# Mystery Friend

You've received an anonymous postcard from a friend who you haven't seen in years. Your friend did not leave a name, but the card is definitely addressed to you. So far, you've narrowed your search down to three friends, based on handwriting:
- Emma Goldman
- Matthew Henson
- TingFang Wu

But which one sent you the card?

Just like you can classify a message as spam or not spam with a spam filter, you can classify writing as related to one friend or another by building a kind of friend writing classifier. You have past writing from all three friends stored up in the variable `friends_docs`, which means you can use scikit-learn's bag-of-words and Naive Bayes classifier to determine who the mystery friend is!

Ready?

## Feature Vectors Are in the Bag with Scikit-Learn

1. In the code block below, import `CountVectorizer` from `sklearn.feature_extraction.text`. Below it, import `MultinomialNB` from `sklearn.naive_bayes`.

In [1]:
# import sklearn modules here:
from sklearn.feature_extraction.text import CountVectorizer
from sklearn.naive_bayes import MultinomialNB

2. Define `bow_vectorizer` as an implementation of `CountVectorizer`.

In [2]:
# Create bow_vectorizer:
bow_vectorizer = CountVectorizer()

3. Use your newly minted `bow_vectorizer` to both `fit` (train) and `transform` (vectorize) all your friends' writing (stored in the variable `friends_docs`). Save the resulting vector object as `friends_vectors`.

In [3]:
import import_ipynb

from goldman_emma_raw import goldman_docs
from henson_matthew_raw import henson_docs
from wu_tingfang_raw import wu_docs

friends_docs = goldman_docs + henson_docs + wu_docs

# Define friends_vectors:
friends_vectors = bow_vectorizer.fit_transform(friends_docs)

importing Jupyter notebook from goldman_emma_raw.ipynb
importing Jupyter notebook from henson_matthew_raw.ipynb
importing Jupyter notebook from wu_tingfang_raw.ipynb


In [4]:
friends_vectors.shape

(461, 3375)

4. Create a new variable `mystery_vector`. Assign to it the vectorized form of `[mystery_postcard]` using the vectorizer's `.transform()` method.

   (`mystery_postcard` is a string, while the vectorizer expects a list as an argument.)

In [11]:
mystery_postcard = """
My friend,
From the 10th of July to the 13th, a fierce storm raged, clouds of
freeing spray broke over the ship, incasing her in a coat of icy mail,
and the tempest forced all of the ice out of the lower end of the
channel and beyond as far as the eye could see, but the _Roosevelt_
still remained surrounded by ice.
Hope to see you soon.
"""

# Define mystery_vector:
mystery_vector = bow_vectorizer.transform([mystery_postcard])
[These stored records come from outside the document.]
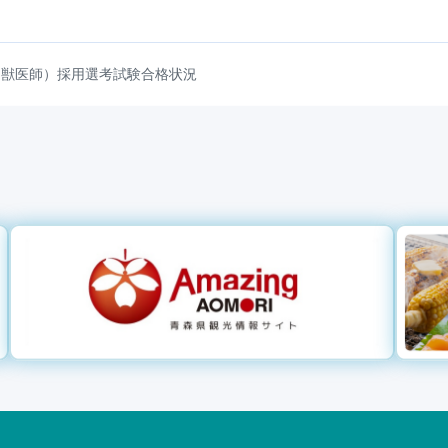
（獣医師）採用選考試験合格状況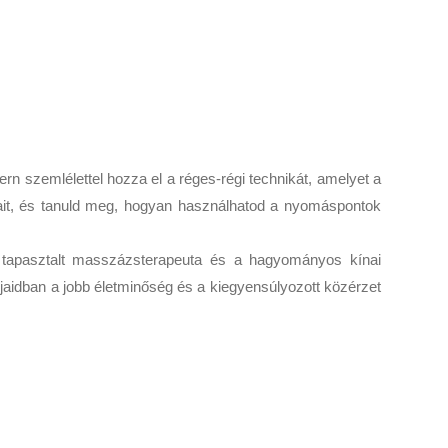
rn szemlélettel hozza el a réges-régi technikát, amelyet a
lait, és tanuld meg, hogyan használhatod a nyomáspontok
o tapasztalt masszázsterapeuta és a hagyományos kínai
aidban a jobb életminőség és a kiegyensúlyozott közérzet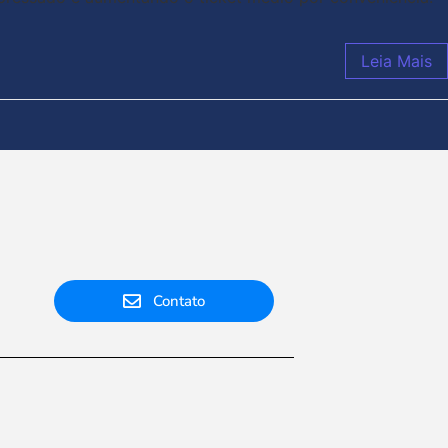
Leia Mais
Contato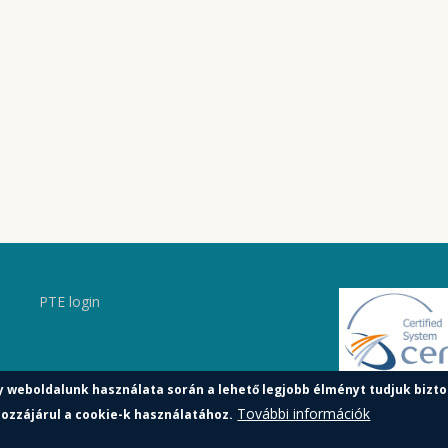
PTE login
y weboldalunk használata során a lehető legjobb élményt tudjuk bizto
További információk
ozzájárul a cookie-k használatához.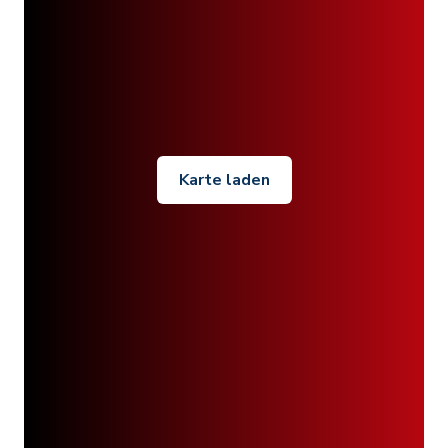
Karte laden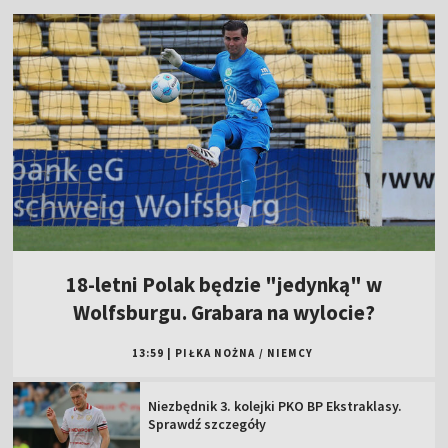
18-letni Polak będzie "jedynką" w
Wolfsburgu. Grabara na wylocie?
13:59
|
PIŁKA NOŻNA
/
NIEMCY
Niezbędnik 3. kolejki PKO BP Ekstraklasy.
Sprawdź szczegóły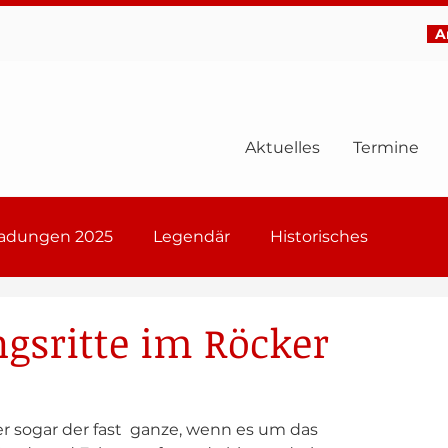
Ar
Aktuelles
Termine
ladungen 2025
Legendär
Historisches
6
ngsritte im Röcker
er sogar der fast  ganze, wenn es um das 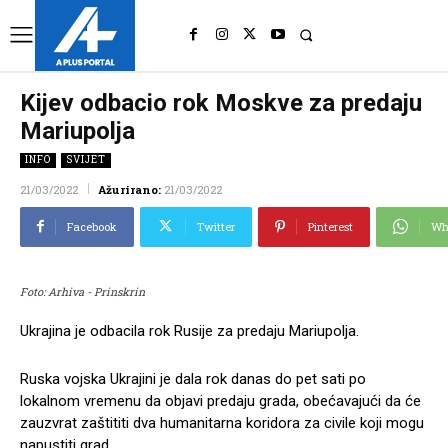
UK
LONDON NEWS
Kijev odbacio rok Moskve za predaju
Mariupolja
INFO
SVIJET
21/03/2022
Ažurirano:
21/03/2022
Facebook
Twitter
Pinterest
Wh
Foto: Arhiva - Prinskrin
Ukrajina je odbacila rok Rusije za predaju Mariupolja.
Ruska vojska Ukrajini je dala rok danas do pet sati po
lokalnom vremenu da objavi predaju grada, obećavajući da će
zauzvrat zaštititi dva humanitarna koridora za civile koji mogu
napustiti grad.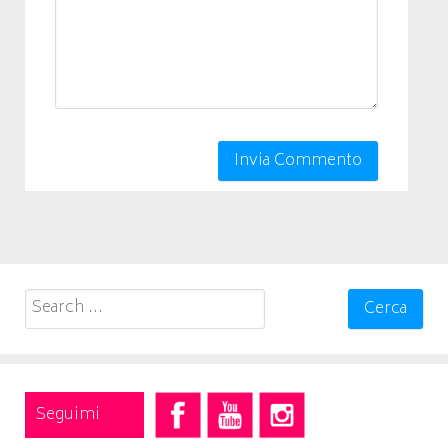
Search
for:
Seguimi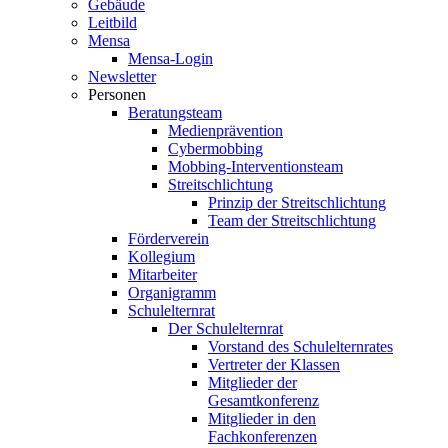
Gebäude
Leitbild
Mensa
Mensa-Login
Newsletter
Personen
Beratungsteam
Medienprävention
Cybermobbing
Mobbing-Interventionsteam
Streitschlichtung
Prinzip der Streitschlichtung
Team der Streitschlichtung
Förderverein
Kollegium
Mitarbeiter
Organigramm
Schulelternrat
Der Schulelternrat
Vorstand des Schulelternrates
Vertreter der Klassen
Mitglieder der
Gesamtkonferenz
Mitglieder in den
Fachkonferenzen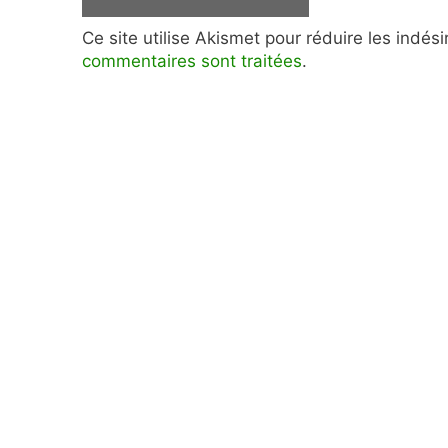
Ce site utilise Akismet pour réduire les indés
commentaires sont traitées
.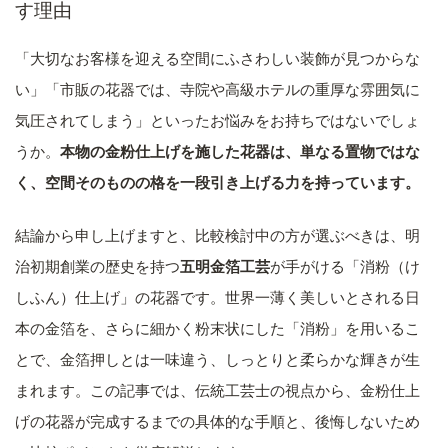
す理由
「大切なお客様を迎える空間にふさわしい装飾が見つからな
い」「市販の花器では、寺院や高級ホテルの重厚な雰囲気に
気圧されてしまう」といったお悩みをお持ちではないでしょ
うか。
本物の金粉仕上げを施した花器は、単なる置物ではな
く、空間そのものの格を一段引き上げる力を持っています。
結論から申し上げますと、比較検討中の方が選ぶべきは、明
治初期創業の歴史を持つ
五明金箔工芸
が手がける「消粉（け
しふん）仕上げ」の花器です。世界一薄く美しいとされる日
本の金箔を、さらに細かく粉末状にした「消粉」を用いるこ
とで、金箔押しとは一味違う、しっとりと柔らかな輝きが生
まれます。この記事では、伝統工芸士の視点から、金粉仕上
げの花器が完成するまでの具体的な手順と、後悔しないため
## This Mystery Friend Gets Classified

5. You've vectorized and prepared all the documents. Let's take a look at your friends' writing samples to get a sense of how they write.

   Print out one document of each friend's writing - try any one between `0` and `140`. (Your friends' documents are stored in `goldman_docs`, `henson_docs`, and `wu_docs`.)

In [18]:
# Print out a document from each friend:

print("Emma Goldman's writing:\n", goldman_docs[0])
print("\nMatthew Henson's writing:\n", henson_docs[46])
print("\nWu Tingfang's writing:\n", wu_docs[100])


Emma Goldman's writing:
 
The history of human growth and development is at the same time the
history of the terrible struggle of every new idea heralding the
approach of a brighter dawn

Matthew Henson's writing:
 He
learned to speak English and slept underneath my bunk.
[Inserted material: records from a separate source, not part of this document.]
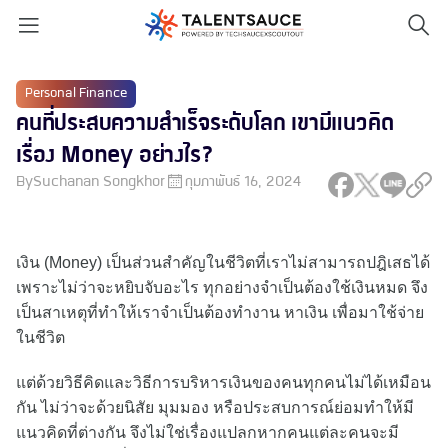
Personal Finance
คนที่ประสบความสำเร็จระดับโลก เขามีแนวคิด
เรื่อง Money อย่างไร?
By
Suchanan Songkhor
กุมภาพันธ์ 16, 2024
เงิน (Money) เป็นส่วนสำคัญในชีวิตที่เราไม่สามารถปฎิเสธได้
เพราะไม่ว่าจะหยิบจับอะไร ทุกอย่างจำเป็นต้องใช้เงินหมด จึง
เป็นสาเหตุที่ทำให้เราจำเป็นต้องทำงาน หาเงิน เพื่อมาใช้จ่าย
ในชีวิต
แต่ด้วยวิธีคิดและวิธีการบริหารเงินของคนทุกคนไม่ได้เหมือน
กัน ไม่ว่าจะด้วยนิสัย มุมมอง หรือประสบการณ์ย่อมทำให้มี
แนวคิดที่ต่างกัน จึงไม่ใช่เรื่องแปลกหากคนแต่ละคนจะมี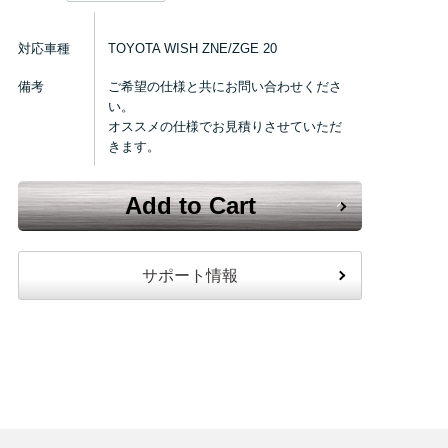
対応車種
TOYOTA WISH ZNE/ZGE 20
備考
ご希望の仕様と共にお問い合わせくださ
い。
オススメの仕様でお見積りさせていただ
きます。
Add to Cart
サポート情報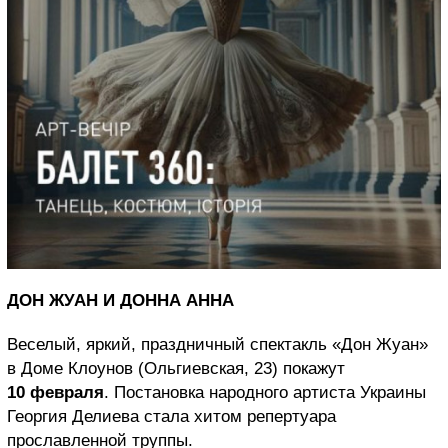
ДОН ЖУАН И ДОННА АННА
Веселый, яркий, праздничный спектакль «Дон Жуан»
в Доме Клоунов (Ольгиевская, 23) покажут
10 февраля
. Постановка народного артиста Украины
Георгия Делиева стала хитом репертуара
прославленной труппы.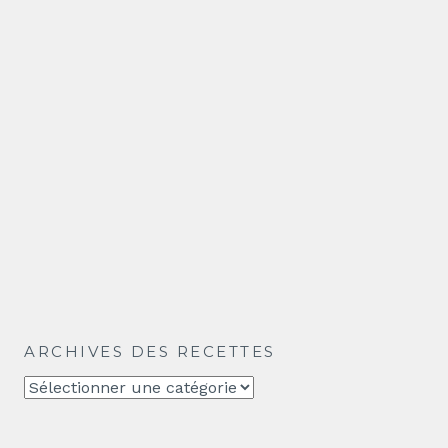
ARCHIVES DES RECETTES
Archives
des
recettes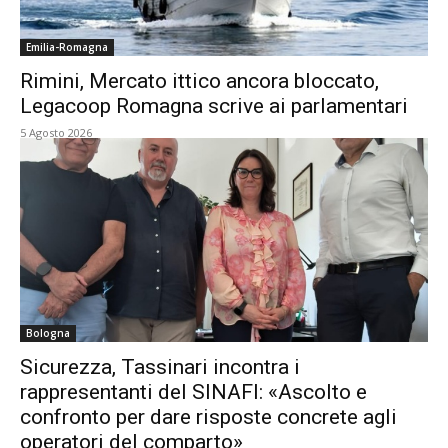
Emilia-Romagna
Rimini, Mercato ittico ancora bloccato,
Legacoop Romagna scrive ai parlamentari
5 Agosto 2026
Bologna
Sicurezza, Tassinari incontra i
rappresentanti del SINAFI: «Ascolto e
confronto per dare risposte concrete agli
operatori del comparto»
This expedition was larger in numbers than the previous one, but the
results, owing to the impossible weather conditions, were by no means
successful, and the following season all of the expedition returned to
the United States except Commander Peary, Hugh J

Wu Tingfang's writing:
  On several occasions lady friends
from Washington, Philadelphia, and New York have visited me in Peking.
This is one of the Americans' strong points


6. Have an inkling about which friend wrote the mystery card? We can use a classifier to confirm those suspicions...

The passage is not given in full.